The answer must consist solely of the lines from the one containing "डिलीवरी (ईएमएस, यूपीएस, डीएचएल, टीएनटी, फेडएक्स)" through the last line of the records, set down exactly and without any pictures.

Records from a data source:

------------------------------

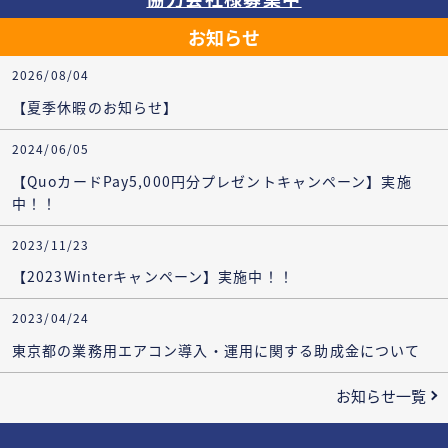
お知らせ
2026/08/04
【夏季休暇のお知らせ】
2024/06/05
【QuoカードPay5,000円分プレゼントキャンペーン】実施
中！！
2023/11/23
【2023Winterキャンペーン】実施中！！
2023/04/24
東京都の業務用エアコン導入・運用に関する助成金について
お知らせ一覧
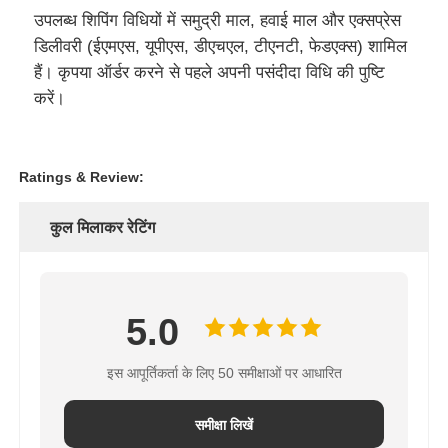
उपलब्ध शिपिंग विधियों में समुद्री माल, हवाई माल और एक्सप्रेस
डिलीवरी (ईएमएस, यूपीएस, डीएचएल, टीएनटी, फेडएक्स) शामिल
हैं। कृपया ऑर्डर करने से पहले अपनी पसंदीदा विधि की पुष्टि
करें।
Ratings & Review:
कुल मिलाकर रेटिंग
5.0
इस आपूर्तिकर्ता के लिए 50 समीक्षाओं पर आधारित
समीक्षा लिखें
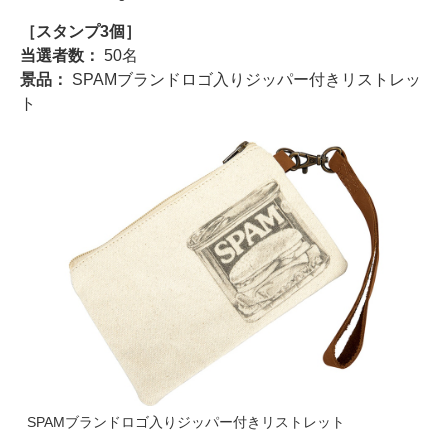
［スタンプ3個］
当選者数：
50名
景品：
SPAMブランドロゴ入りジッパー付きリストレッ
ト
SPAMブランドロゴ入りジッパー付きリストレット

------------------------------

Response below:
डिलीवरी (ईएमएस, यूपीएस, डीएचएल, टीएनटी, फेडएक्स) शामिल
हैं। कृपया ऑर्डर करने से पहले अपनी पसंदीदा विधि की पुष्टि
करें।
Ratings & Review:
कुल मिलाकर रेटिंग
5.0
इस आपूर्तिकर्ता के लिए 50 समीक्षाओं पर आधारित
समीक्षा लिखें
［スタンプ3個］
当選者数：
50名
景品：
SPAMブランドロゴ入りジッパー付きリストレッ
ト
SPAMブランドロゴ入りジッパー付きリストレット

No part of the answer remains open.